A “sensibilização e desmistificação do consumo” é um dos temas mais importantes para Cláudia. O trabalho das instituições onde exerce funções – como é o caso da Trata-me Por Tu – nem sempre é aceite e apoiado pela comunidade local onde atua, mas clarifica que o seu grande objetivo passa por “tentar reduzir os danos, quer para a pessoa que consome, quer para população onde os consumidores estão inseridos”.
Sendo que muitos hábitos de consumo abusivo desenvolvem-se na ainda na adolescência, entende que é preciso consciencializar os mais jovens sobre a realidade do consumo. “Porque não levar pessoas que têm historial de consumo de substâncias a irem falar aos mais jovens, e falar sem paninhos quentes e sem flores?”.

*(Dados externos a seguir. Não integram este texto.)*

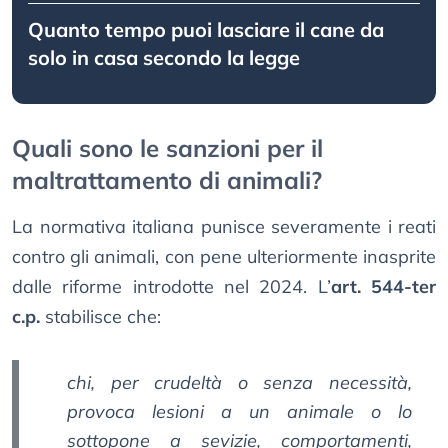
Quanto tempo puoi lasciare il cane da
solo in casa secondo la legge
Quali sono le sanzioni per il
maltrattamento di animali?
La normativa italiana punisce severamente i reati
contro gli animali, con pene ulteriormente inasprite
dalle riforme introdotte nel 2024. L’
art. 544-ter
c.p.
stabilisce che:
chi, per crudeltà o senza necessità,
provoca lesioni a un animale o lo
sottopone a sevizie, comportamenti,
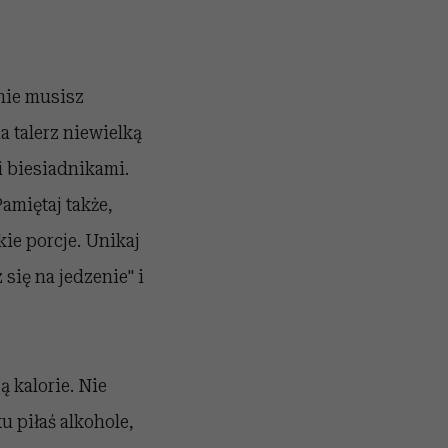
nie musisz
 talerz niewielką
i biesiadnikami.
amiętaj także,
ie porcje. Unikaj
ię na jedzenie" i
ą kalorie. Nie
u piłaś alkohole,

Quando dizem que as pessoas estão nas rua “porque querem”, isso não é verdade, garante Cláudia. “Ninguém está na rua porque quer, ninguém toma banhos de chuva ou passa dias sem comer por escolha”, explica a enfermeira, que destaca as dificuldades sentidas por aqueles que desejam sair da rua: “O ato de sair é muito complexo. Na rua criam-se dinâmicas e objetivos diferentes completamente diferentes”, que por vezes podem ser incompatíveis com as “soluções de acolhimento” existentes.
Para a enfermeira, é necessário um maior investimento na área da intervenção social: respostas intermédias, trabalho em rede, respostas de acolhimento mais flexíveis, uma maior resposta na área da saúde mental e a criação de comunidades abertas. A “formação e sensibilização das forças policiais” para “lidar com o consumo de uma forma mais digna e adequada” também é encarada como uma prioridade, “porque as forças de autoridade são um aliado de peso para lidar com esta situação, que não vai acabar”.
A abordagem correta passa por “fazê-los perceber que são pessoas com direitos, e que ninguém tem o direito de lhes dizer que não conseguem o que quer que seja”. A mensagem que a enfermeira pretende transmitir aos seus utentes diariamente é clara: “Vocês não podem permitir que ninguém vos diga que vocês não são dignos, que não são capazes ou que não vão conseguir, porque isso depende de vocês”.
Nota de autor: Sou voluntário na Trata-me por Tu desde 2020. Realizei este trabalho consciente enquanto jornalista, mas o distanciamento das pessoas e da sua condição não foram sempre possíveis no decorrer desta peça. Contudo, foi essencialmente através da relação de proximidade que guardo com as fontes da reportagem que foi possível assumir um acordo de confiança para contar para a sua história.